The Met Office said a weather system “conducive” to tornadoes travelled across the country from west to east this morning.

A spokesman said localised winds had gusted up to gale force speeds of 40 to 45mph.

About 20 houses were affected by the tornado which blew through Rother Road, Farnborough, according to a Hampshire Fire Service spokesman.

He said the main damage involved several chimney pots being blown off and the roofs of two garages being ripped up.

Terry Parrott, 55, who lives in Rother Road, witnessed the tornado approaching after hearing the winds building up around his home.

He said: “My dogs began howling. They must have seen something coming. They knew something was up.
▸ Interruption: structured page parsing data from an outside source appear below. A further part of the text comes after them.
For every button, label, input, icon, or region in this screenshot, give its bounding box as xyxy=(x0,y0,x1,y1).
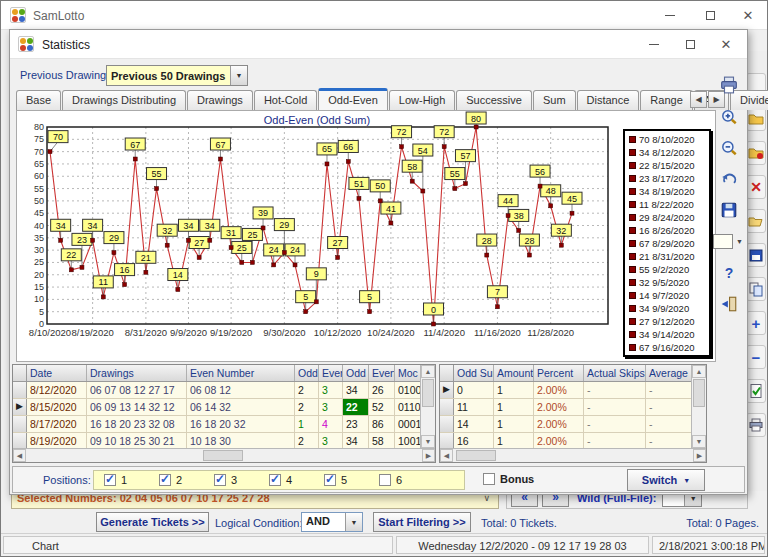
horizontal-scrollbar[interactable]: ◀▶ xyxy=(13,448,435,462)
horizontal-scrollbar[interactable]: ◀▶ xyxy=(440,448,706,462)
tab-odd-even[interactable]: Odd-Even xyxy=(318,88,388,110)
checkbox-box[interactable] xyxy=(379,474,391,486)
column-header[interactable]: Date xyxy=(27,365,87,381)
scroll-right-icon[interactable]: ▶ xyxy=(422,449,435,462)
open-folder-icon[interactable] xyxy=(746,209,766,233)
undo-icon[interactable] xyxy=(716,166,742,192)
table-row[interactable]: 1112.00%-- xyxy=(440,399,706,416)
column-header[interactable]: Actual Skips xyxy=(584,365,646,381)
tab-distance[interactable]: Distance xyxy=(577,90,640,110)
column-header[interactable]: Odd C xyxy=(295,365,319,381)
column-header[interactable]: Amount xyxy=(494,365,534,381)
tab-successive[interactable]: Successive xyxy=(456,90,532,110)
zoom-in-icon[interactable] xyxy=(716,104,742,130)
switch-button[interactable]: Switch ▼ xyxy=(627,469,705,491)
column-header[interactable]: Even xyxy=(369,365,395,381)
row-selector[interactable] xyxy=(440,399,454,415)
row-selector[interactable] xyxy=(13,433,27,449)
position-checkbox-3[interactable]: 3 xyxy=(204,474,259,486)
position-checkbox-5[interactable]: 5 xyxy=(314,474,369,486)
scroll-thumb[interactable] xyxy=(422,379,434,407)
bonus-checkbox-box[interactable] xyxy=(483,473,495,485)
tab-base[interactable]: Base xyxy=(16,90,61,110)
table-row[interactable]: ▶012.00%-- xyxy=(440,382,706,399)
delete-icon[interactable]: ✕ xyxy=(746,175,766,199)
vertical-scrollbar[interactable]: ▲▼ xyxy=(691,365,706,448)
checkbox-box[interactable] xyxy=(269,474,281,486)
save-icon[interactable] xyxy=(716,197,742,223)
checkbox-box[interactable] xyxy=(324,474,336,486)
main-maximize-button[interactable] xyxy=(693,1,727,29)
checkbox-box[interactable] xyxy=(214,474,226,486)
checkbox-box[interactable] xyxy=(104,474,116,486)
remove-icon[interactable]: − xyxy=(746,345,766,369)
row-selector[interactable]: ▶ xyxy=(440,382,454,398)
column-header[interactable]: Percent xyxy=(534,365,584,381)
scroll-thumb[interactable] xyxy=(203,450,243,461)
column-header[interactable]: Even Number xyxy=(187,365,295,381)
main-minimize-button[interactable] xyxy=(653,1,687,29)
stats-maximize-button[interactable] xyxy=(673,30,707,58)
row-selector[interactable] xyxy=(440,416,454,432)
zoom-out-icon[interactable] xyxy=(716,135,742,161)
tab-drawings-distributing[interactable]: Drawings Distributing xyxy=(62,90,186,110)
print-icon[interactable] xyxy=(716,72,742,98)
start-filtering-button[interactable]: Start Filtering >> xyxy=(373,512,471,532)
row-selector[interactable] xyxy=(13,365,27,381)
tab-drawings[interactable]: Drawings xyxy=(187,90,253,110)
tab-range[interactable]: Range xyxy=(640,90,692,110)
table-row[interactable]: 1412.00%-- xyxy=(440,416,706,433)
checkbox-box[interactable] xyxy=(159,474,171,486)
tab-scroll-left-icon[interactable]: ◀ xyxy=(690,91,707,108)
position-checkbox-4[interactable]: 4 xyxy=(259,474,314,486)
bonus-checkbox[interactable]: Bonus xyxy=(473,473,563,485)
svg-text:10: 10 xyxy=(34,294,44,304)
chevron-down-icon[interactable]: ▼ xyxy=(230,66,247,85)
color-picker[interactable]: ▼ xyxy=(710,228,746,254)
row-selector[interactable] xyxy=(13,382,27,398)
previous-drawings-select[interactable]: Previous 50 Drawings ▼ xyxy=(106,65,248,86)
scroll-down-icon[interactable]: ▼ xyxy=(692,435,706,448)
position-checkbox-1[interactable]: 1 xyxy=(94,474,149,486)
exit-icon[interactable] xyxy=(716,291,742,317)
column-header[interactable]: Drawings xyxy=(87,365,187,381)
scroll-left-icon[interactable]: ◀ xyxy=(440,449,453,462)
scroll-thumb[interactable] xyxy=(693,379,705,407)
scroll-down-icon[interactable]: ▼ xyxy=(421,435,435,448)
table-row[interactable]: ▶8/15/202006 09 13 14 32 1206 14 3223225… xyxy=(13,399,435,416)
row-selector[interactable] xyxy=(440,433,454,449)
add-icon[interactable]: + xyxy=(746,311,766,335)
column-header[interactable]: Odd S xyxy=(343,365,369,381)
scroll-thumb[interactable] xyxy=(456,450,496,461)
tab-sum[interactable]: Sum xyxy=(533,90,576,110)
scroll-left-icon[interactable]: ◀ xyxy=(13,449,26,462)
copy-icon[interactable] xyxy=(746,277,766,301)
scroll-up-icon[interactable]: ▲ xyxy=(692,365,706,378)
scroll-up-icon[interactable]: ▲ xyxy=(421,365,435,378)
column-header[interactable]: Odd Sum xyxy=(454,365,494,381)
position-checkbox-2[interactable]: 2 xyxy=(149,474,204,486)
print-small-icon[interactable] xyxy=(746,413,766,437)
chevron-down-icon[interactable]: ▼ xyxy=(345,513,362,531)
main-close-button[interactable]: ✕ xyxy=(731,1,765,29)
logical-condition-select[interactable]: AND ▼ xyxy=(301,512,363,532)
table-row[interactable]: 8/12/202006 07 08 12 27 1706 08 12233426… xyxy=(13,382,435,399)
generate-tickets-button[interactable]: Generate Tickets >> xyxy=(96,512,209,532)
stats-close-button[interactable]: ✕ xyxy=(709,30,743,58)
row-selector[interactable] xyxy=(440,365,454,381)
position-checkbox-6[interactable]: 6 xyxy=(369,474,424,486)
row-selector[interactable] xyxy=(13,416,27,432)
help-icon[interactable]: ? xyxy=(716,260,742,286)
scroll-right-icon[interactable]: ▶ xyxy=(693,449,706,462)
column-header[interactable]: Even xyxy=(319,365,343,381)
folder-icon[interactable] xyxy=(746,107,766,131)
table-row[interactable]: 8/17/202016 18 20 23 32 0816 18 20 32142… xyxy=(13,416,435,433)
tab-hot-cold[interactable]: Hot-Cold xyxy=(254,90,317,110)
folder-import-icon[interactable] xyxy=(746,141,766,165)
check-doc-icon[interactable] xyxy=(746,379,766,403)
vertical-scrollbar[interactable]: ▲▼ xyxy=(420,365,435,448)
tab-low-high[interactable]: Low-High xyxy=(389,90,455,110)
stats-minimize-button[interactable] xyxy=(637,30,671,58)
row-selector[interactable]: ▶ xyxy=(13,399,27,415)
save-blue-icon[interactable] xyxy=(746,243,766,267)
“At about 7.30am I was getting ready to get in the shower and I heard this tremendous rushing noise and the winds were just getting stronger and stronger.

“I looked out of my bedroom window and could see this huge whirling thing come through between the two houses and it lifted the garage roofs up.

“It just picked everything up, even stuff that was nailed down. It was incredible, and then after 90 seconds it was all gone, it was all over.”

Earlier, the adjoining streets of Trafford Way and Mallard Avenue bore the brunt of the damage caused when the Nuneaton tornado struck at about 6.15am.

Broken fence panels, shards of tiles and pieces of wood littered both streets as the fire service worked on the roofs of several properties.

Yvette Mawson, whose children’s trampoline was picked up from her garden and deposited 20 yards away beside a block of garages, described the force of the wind as incredible.

The 40-year-old mother-of-four said: “I woke up at a quarter past six and I could hear bangs, crashes, glass smashing and car alarms going off.”

Standing beside the now wrecked trampoline, Mrs Mawson added: “I looked out of the window and I couldn’t believe the weather. I thought something is missing from the garden, then I realised the trampoline had gone.

“It was unbelievable really.”

Cambridgeshire Police said a motorist reported seeing a car blown across a road by a “tornado” in Eye.

A tornado that hit Northampton just before 7am uprooted several trees, one of which hit an empty school bus, the Northampton Chronicle and Echo reported.

Dr Meaden said a series of tornadoes forming across the country in this way was “infrequent enough” but not unprecedented.

Getting 10 to 12 confirmed tornadoes caused by the same weather system happens about once a year, he said.

On average, 33 tornadoes are reported annually in the UK, although the figure can fluctuate dramatically from year to year, according to Torro.

Dr Meaden said the weather system that caused the tornadoes was over Exeter, Devon, at 4am and travelled eastwards before passing out into the North Sea by around 9am.

Torro’s 300-strong team of researchers will spend the next few days talking to witnesses and tracking the damage caused by the tornadoes to build up an accurate picture of what happened.